When the soundtrack does kick in, the tracks are perfectly welcomed and utilised, particularly the surfer rendition of “Miserlou” by Dick Dale & The Del-Tones in the opening scene. Elsewhere throughout Pulp Fiction, the meticulously selected array of songs including classic American soul, pop and rock n’ roll just fit in perfectly with the unconventional aura Tarantino’s film carries.
As well as listening, some scenes really are just great to watch, including the diner scene where Vincent Vega (Travolta) takes out his crime boss’ wife Mia (Uma Thurman). This is truly brilliant. The sassy, borderline bitchy lines and anecdotes pushing their way out of Mia’s mouth force one to contemplate how involved she is in her husband’s affairs and whether she is the promiscuous, cocaine-addicted troublemaker she wishes to be, or just a bored wife who loves to dance. Vincent meanwhile acts as the ‘tough guy’ who’s actually a gentleman after all, most evident when he enters a swing contest with Mia, revealing he’s more than just a hitman but a man with feelings, even if those feelings are just fear for his own safety.
Although Pulp Fiction has become a classic, it’s certainly a strange film. The unexpected deaths, rape and drug abuse result in an experience that is not always easy to watch for the first time. Although Samuel L. Jackson and John Travolta have some humorous back and forth exchanges, the unpredictable and unconventional features of the film can be somewhat uncomfortable to watch as the narrative progresses.
With all the hype around Pulp Fiction and the influence it has had on modern film, it’s surprising to discover that not much much actually happens, but it’s the way in which the events happen and unfold narratively that makes its genius undeniable. In one scene, Vincent and Jules (Jackson) have to wear some old clothes because they have blood on them – seems pretty straightforward and simple. But because of this, we get some perfect shots that make the film iconic – after dealing with a robbery in a most professional hard-man eloquence, they leave in a dramatic way tucking their guns into swimming shorts.
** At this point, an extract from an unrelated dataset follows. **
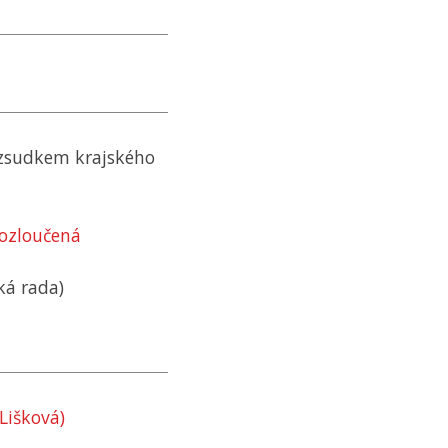
ozsudkem krajského
rozloučená
ká rada)
Lišková)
Pulp Fiction certainly is a complex film and is more than meets the eye, with scenes that are truly worthy of the impact the film has had on popular culture today, and because of this, I’m definitely glad to have finally watched it despite the film’s structural drawbacks. And although it’s been over twenty years, the line regarding what a “Royale with cheese” is, is one I imagine will always be funny and ageless.